Please copy each line of the listing below in which the word "องหล" appears.
Supplied entries START
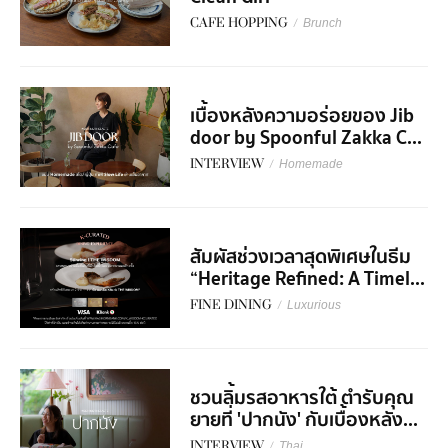
CAFE HOPPING
/
Brunch
เบื้องหลังความอร่อยของ Jib
door by Spoonful Zakka C...
INTERVIEW
/
Homemade
สัมผัสช่วงเวลาสุดพิเศษในธีม
“Heritage Refined: A Timel...
FINE DINING
/
Luxurious
ชวนลิ้มรสอาหารใต้ ตำรับคุณ
ยายที่ 'ปากนัง' กับเบื้องหลัง...
INTERVIEW
/
Thai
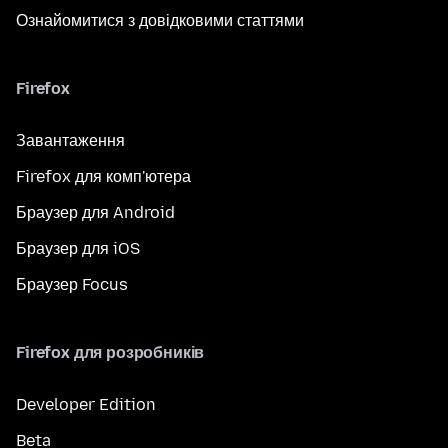
Ознайомитися з довідковими статтями
Firefox
Завантаження
Firefox для комп'ютера
Браузер для Android
Браузер для iOS
Браузер Focus
Firefox для розробників
Developer Edition
Beta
Supplied entries END
## Reply
เบื้องหลังความอร่อยของ Jib
ยายที่ 'ปากนัง' กับเบื้องหลัง...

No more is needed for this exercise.